The nth Catalan Number Expressed as a Beta Function

John Cook who blogs here, posted the following expression for the nth Catalan number on one of his twitter accounts

C_{n} = \frac{1}{2\pi} \int\limits_{0}^{4} x^{n} \sqrt{\frac{4-x}{x}} \mathrm{d} x

Let us express this as a Beta function
\int\limits_{0}^{4} x^{n} \sqrt{\frac{4-x}{x}} \mathrm{d} x & = x^{n-\frac{1}{2}} (4-x)^{\frac{1}{2}} \mathrm{d} x \\
& = 4^{n+1} \int\limits_{0}^{1} y^{n-\frac{1}{2}} (1-y)^{\frac{1}{2}} \mathrm{d} y \\
& = 4^{n+1} \, \mathrm{B}\left(n + \frac{1}{2}, \frac{3}{2} \right)
We used the substitution \(y=\frac{x}{4}\).

Now we have
C_{n} = \frac{1}{2\pi} \int\limits_{0}^{4} x^{n} \sqrt{\frac{4-x}{x}} \mathrm{d} x = \frac{2^{2n+1}}{\pi} \mathrm{B}\left(n + \frac{1}{2}, \frac{3}{2} \right)

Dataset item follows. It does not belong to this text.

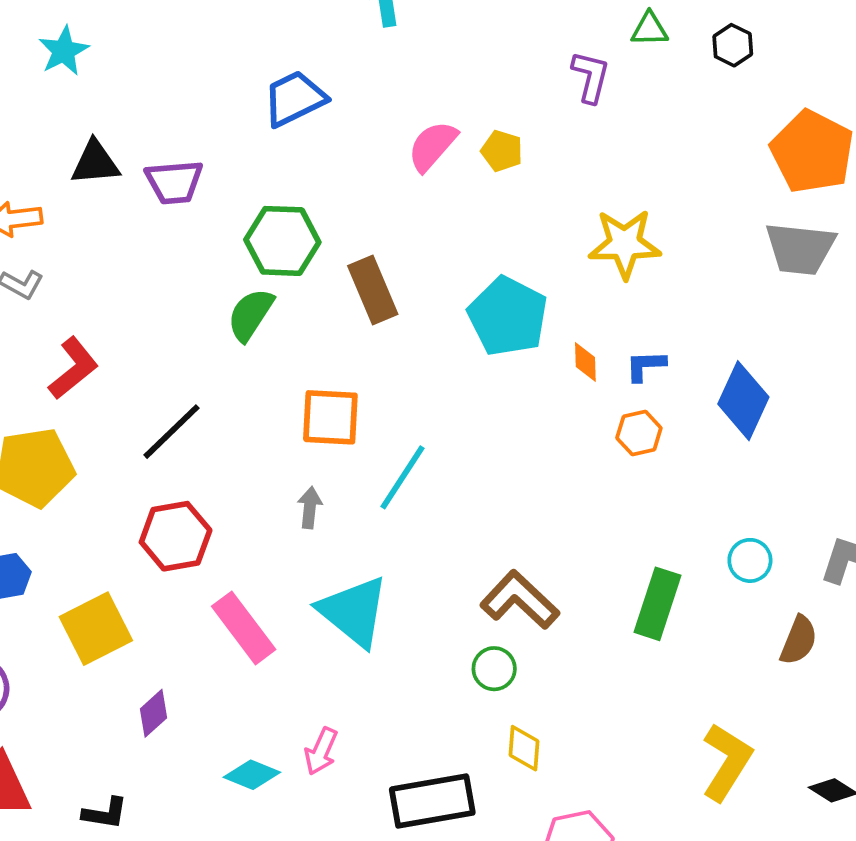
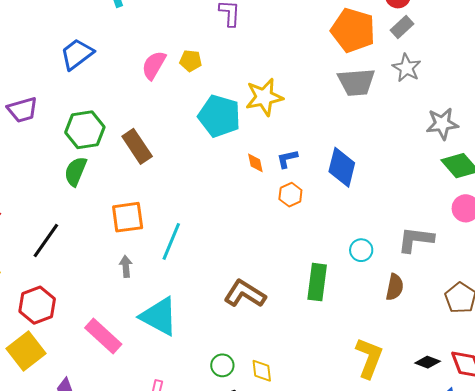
cyan pentagon: (508, 316) -> (219, 116), moved
red hexagon: (176, 536) -> (37, 305), moved
green circle: (494, 669) -> (222, 365), moved

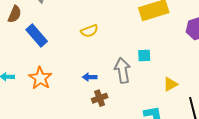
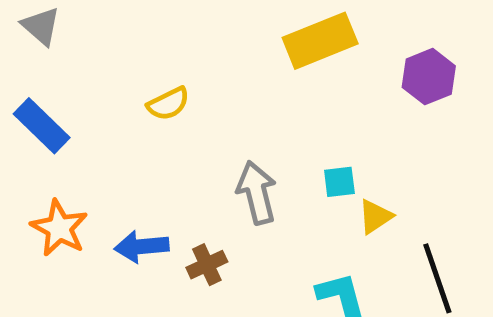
cyan square: (144, 55) -> (339, 182), moved
blue arrow: (90, 77) -> (142, 247), moved, size x1.5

We will check this by using the following definition of the nth Catalan number
C_{n} = \frac{(2n)!}{(n+1)! \, n!}

Using the following Gamma function expressions
\Gamma(n+1) = n\Gamma(n), \quad
\Gamma\left(\frac{3}{2}\right) = \frac{\sqrt{\pi}}{2}, \quad
\Gamma\left(n + \frac{1}{2}\right) = \frac{(2n)!\sqrt{\pi}}{4^{n}n!}

We have
\frac{2^{2n+1}}{\pi} \mathrm{B}\left(n + \frac{1}{2}, \frac{3}{2} \right) & = \frac{2^{2n+1}}{\pi} \frac{\Gamma\left(n + \frac{1}{2}\right) \Gamma\left(\frac{3}{2}\right)}{\Gamma(n+2)} \\
& = \frac{2^{2n+1}}{\pi} \frac{(2n)!\sqrt{\pi}}{2^{2n}n!} \frac{\sqrt{\pi}}{2} \frac{1}{(n+1)!} \\
& = \frac{(2n)!}{(n+1)! \, n!}
thus equation \eqref{eq:1608123} is correct.